When I look at the existing loft, the visible, outermost 2×12 girt has seven nails at the end of each 2×12 girt where it is nailed on-center to a post, butting the next run of 2×12 girt. The exception to this is at either end of the loft. At either end of the loft, the 2×12 girt is not nailed on-center to the post, but covers the entirety of the 8″ post. At this junction of girt and post, there are three rows of nails. Two rows of nails (3 nails and 4 nails, respectively) over the post and one row of nails (with 4 nails) just to one side of the post.

Of course, this 2×12 girt also has the zigzag nailing pattern running its length.

Now we get to the two 2×12 girts that rest on the blocking and lie BETWEEN the two posts. I imagine the hidden one is sistered to the first face-nailed 2×12 girt with the zigzag nailing pattern. The visible one – the one with the floor joist hanger brackets – this one seems to be sistered to the hidden one via the same nails that attach with the brackets, with one additional nail between each bracket, up at the top of the girt.

If anyone has read this through, you get a purple heart. I know the easy answer is “hire someone to give you these answers” but the funds simply aren’t there. I’ve been through all my construction books and cannot find any examples of post/pole construction where the floor girts are supported by blocking that is bolted to the posts. I also cannot find any examples of floor systems that use FOUR 2x12s sistered to make one girt.

The main loft is engineered to carry 100lbs per square foot live load for hay storage, btw.”

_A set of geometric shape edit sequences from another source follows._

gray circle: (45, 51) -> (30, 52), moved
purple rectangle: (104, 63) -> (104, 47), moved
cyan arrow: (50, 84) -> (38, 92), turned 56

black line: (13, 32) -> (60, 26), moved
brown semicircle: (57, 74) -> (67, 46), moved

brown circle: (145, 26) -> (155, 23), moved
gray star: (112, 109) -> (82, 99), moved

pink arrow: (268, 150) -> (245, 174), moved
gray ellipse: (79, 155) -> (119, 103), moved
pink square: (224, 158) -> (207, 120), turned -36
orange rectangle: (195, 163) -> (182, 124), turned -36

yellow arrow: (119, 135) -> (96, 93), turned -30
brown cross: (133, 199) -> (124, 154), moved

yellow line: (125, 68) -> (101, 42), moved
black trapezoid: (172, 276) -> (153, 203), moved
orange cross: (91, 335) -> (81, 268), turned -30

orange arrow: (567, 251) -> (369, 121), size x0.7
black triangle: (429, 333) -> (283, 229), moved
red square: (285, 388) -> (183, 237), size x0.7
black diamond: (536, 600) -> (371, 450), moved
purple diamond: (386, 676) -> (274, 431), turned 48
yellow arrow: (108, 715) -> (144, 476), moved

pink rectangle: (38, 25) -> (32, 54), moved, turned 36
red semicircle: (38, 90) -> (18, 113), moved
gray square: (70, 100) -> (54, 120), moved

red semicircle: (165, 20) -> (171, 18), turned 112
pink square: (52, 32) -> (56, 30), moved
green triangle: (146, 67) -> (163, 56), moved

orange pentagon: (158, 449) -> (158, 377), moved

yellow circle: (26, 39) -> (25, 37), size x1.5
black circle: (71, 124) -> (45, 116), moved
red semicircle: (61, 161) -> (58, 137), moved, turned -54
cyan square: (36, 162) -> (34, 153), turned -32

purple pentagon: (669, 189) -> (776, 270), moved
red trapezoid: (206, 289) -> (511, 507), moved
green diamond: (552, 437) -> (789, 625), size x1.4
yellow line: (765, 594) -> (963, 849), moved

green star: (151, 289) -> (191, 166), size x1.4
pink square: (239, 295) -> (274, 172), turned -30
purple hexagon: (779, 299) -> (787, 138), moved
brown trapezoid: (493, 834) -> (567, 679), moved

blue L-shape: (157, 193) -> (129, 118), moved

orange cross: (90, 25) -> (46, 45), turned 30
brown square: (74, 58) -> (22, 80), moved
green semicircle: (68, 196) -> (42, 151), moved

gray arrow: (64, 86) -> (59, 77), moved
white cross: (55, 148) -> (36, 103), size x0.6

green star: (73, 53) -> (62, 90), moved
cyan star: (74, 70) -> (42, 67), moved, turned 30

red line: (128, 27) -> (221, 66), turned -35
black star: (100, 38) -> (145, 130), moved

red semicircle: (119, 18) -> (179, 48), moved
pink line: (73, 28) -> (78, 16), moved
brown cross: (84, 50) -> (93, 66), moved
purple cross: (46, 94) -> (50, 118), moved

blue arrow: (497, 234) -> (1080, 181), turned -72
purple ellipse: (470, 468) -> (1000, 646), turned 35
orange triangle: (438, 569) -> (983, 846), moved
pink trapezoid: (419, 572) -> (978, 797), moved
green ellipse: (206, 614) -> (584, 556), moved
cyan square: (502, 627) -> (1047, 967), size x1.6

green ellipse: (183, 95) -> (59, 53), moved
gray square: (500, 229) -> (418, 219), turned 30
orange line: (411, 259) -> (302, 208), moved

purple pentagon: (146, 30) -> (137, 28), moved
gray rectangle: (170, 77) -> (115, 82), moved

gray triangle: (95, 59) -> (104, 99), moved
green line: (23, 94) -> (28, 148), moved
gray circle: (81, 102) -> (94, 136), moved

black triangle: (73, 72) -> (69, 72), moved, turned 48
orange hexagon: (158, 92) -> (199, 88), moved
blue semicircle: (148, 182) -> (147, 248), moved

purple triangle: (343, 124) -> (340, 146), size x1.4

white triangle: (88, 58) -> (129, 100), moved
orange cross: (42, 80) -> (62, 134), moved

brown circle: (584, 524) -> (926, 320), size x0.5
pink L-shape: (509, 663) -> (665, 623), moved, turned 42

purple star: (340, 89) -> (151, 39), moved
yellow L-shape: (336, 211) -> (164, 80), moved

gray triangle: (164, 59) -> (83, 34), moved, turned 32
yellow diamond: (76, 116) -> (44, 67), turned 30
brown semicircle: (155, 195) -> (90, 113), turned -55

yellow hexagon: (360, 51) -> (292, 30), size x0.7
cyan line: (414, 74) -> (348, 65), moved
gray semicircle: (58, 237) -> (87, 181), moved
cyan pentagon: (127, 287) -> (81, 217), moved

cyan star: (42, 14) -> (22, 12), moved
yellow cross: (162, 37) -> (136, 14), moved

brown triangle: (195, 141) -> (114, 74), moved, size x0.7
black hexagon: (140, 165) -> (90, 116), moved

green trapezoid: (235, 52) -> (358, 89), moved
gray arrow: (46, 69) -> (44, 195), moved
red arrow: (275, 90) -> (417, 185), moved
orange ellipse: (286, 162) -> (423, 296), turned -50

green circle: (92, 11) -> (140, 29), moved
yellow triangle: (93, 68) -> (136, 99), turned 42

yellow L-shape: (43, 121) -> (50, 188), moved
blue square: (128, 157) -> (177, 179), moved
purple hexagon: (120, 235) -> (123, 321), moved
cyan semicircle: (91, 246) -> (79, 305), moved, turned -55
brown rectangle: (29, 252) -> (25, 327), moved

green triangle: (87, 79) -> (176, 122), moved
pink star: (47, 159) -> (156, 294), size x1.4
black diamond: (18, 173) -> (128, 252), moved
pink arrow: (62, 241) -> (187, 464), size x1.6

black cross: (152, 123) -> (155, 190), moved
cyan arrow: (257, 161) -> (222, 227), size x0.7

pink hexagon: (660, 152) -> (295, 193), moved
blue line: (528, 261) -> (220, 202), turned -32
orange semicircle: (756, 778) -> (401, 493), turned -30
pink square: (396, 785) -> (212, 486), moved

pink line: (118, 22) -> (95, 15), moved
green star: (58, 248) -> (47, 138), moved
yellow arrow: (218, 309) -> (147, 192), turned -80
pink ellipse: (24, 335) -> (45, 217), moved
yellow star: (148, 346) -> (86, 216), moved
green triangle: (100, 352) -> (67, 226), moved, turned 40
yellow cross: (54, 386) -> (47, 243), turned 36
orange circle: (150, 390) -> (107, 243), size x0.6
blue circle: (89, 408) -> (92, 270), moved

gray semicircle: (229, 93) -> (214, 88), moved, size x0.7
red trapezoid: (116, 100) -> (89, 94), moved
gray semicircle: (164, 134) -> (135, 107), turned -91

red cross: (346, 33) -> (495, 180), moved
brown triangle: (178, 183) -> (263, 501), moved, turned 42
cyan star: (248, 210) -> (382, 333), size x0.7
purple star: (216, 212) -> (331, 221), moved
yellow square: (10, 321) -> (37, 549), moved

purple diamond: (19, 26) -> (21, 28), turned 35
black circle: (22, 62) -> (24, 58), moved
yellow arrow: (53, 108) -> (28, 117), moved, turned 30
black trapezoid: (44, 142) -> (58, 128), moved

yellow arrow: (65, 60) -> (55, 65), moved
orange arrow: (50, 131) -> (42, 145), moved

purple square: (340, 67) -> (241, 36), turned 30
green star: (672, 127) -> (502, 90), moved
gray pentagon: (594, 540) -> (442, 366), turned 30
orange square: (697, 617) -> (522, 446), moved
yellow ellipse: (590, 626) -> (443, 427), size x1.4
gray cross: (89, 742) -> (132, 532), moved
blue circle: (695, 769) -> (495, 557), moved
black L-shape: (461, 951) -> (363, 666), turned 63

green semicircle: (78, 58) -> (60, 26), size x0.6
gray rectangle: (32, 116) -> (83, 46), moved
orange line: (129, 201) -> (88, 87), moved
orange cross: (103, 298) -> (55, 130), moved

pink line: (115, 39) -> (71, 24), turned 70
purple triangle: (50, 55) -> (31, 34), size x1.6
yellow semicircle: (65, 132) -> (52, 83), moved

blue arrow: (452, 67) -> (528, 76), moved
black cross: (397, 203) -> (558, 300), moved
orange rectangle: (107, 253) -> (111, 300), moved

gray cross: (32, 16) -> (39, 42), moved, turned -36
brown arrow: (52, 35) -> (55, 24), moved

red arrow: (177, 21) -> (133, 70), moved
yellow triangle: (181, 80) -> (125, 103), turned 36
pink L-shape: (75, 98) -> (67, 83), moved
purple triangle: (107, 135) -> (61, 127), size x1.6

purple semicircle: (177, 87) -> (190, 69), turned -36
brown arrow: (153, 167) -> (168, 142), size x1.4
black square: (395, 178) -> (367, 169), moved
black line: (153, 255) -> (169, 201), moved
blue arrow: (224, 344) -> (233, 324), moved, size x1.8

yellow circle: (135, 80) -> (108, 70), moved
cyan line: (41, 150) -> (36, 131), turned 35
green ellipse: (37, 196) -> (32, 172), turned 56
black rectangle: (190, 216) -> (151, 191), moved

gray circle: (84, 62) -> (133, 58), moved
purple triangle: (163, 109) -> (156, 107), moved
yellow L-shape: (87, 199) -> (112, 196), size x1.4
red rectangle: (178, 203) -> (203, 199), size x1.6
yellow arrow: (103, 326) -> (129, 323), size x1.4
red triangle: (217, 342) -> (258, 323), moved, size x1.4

Problem #1 – The IBC (International Building Code) in Table 1607.1 minimum uniformly distributed live loads. Hay storage would be deemed as “light storage” with the requirement of a live load of at least 125 psf (pounds per square foot).

From the 100 psf statement and the look of what has been previously constructed, my guess is, the original “professional” builder just “winged it” in the original design. Hard to imagine an actual registered design professional was ever involved.

Provided the 2×12 #2 floor joists will carry a 100 psf live load spaced 16 inches on center and spanning 12 feet, he is good to go there.

The end of each floor joist, at the 100 psf load and with a customary 10 psf dead load (dead loads being the weight of the materials themselves) is transferring a load of approximately 880 pounds. This 880 pound load must be transferred to the four ply 2×12 beams. The members of the beam must be acting together, so adequate fastening must be provided to accomplish this.

While glue is a great product, the chances of a proper installation, of water proof glue, in a non-temperature controlled environment are slim and non-existent. Nails could be used, however the resultant is a whole lot of nails, and unless six inch long nails are being used, the loads will not be distributed equally between the members. Some members will end up with more nail shafts through them, with the resultant being potential overstress to one or more of the members.

A better solution would be to look at either bolts through the entire four ply assembly (resulting in having to drill a lot of holes), or going to a product such as Fastenmaster Ledgerloks. The Ledgerloks have a fairly high load carrying capacity and can be driven without the need of having to drill frequent 11/16” or larger holes through the beam.

It is the four member 2×12 beam which is a concern. With the given 100 psf live load, assuming the lumber is DFL (Douglas Fir-Larch), the beam is overstressed by nearly 10%.

My suggestion – invest in a few hundred dollars to actually hire pole barn engineering to design it right. The investment is small, considering the potential damage, injury or even death which could occur in the event of a failure.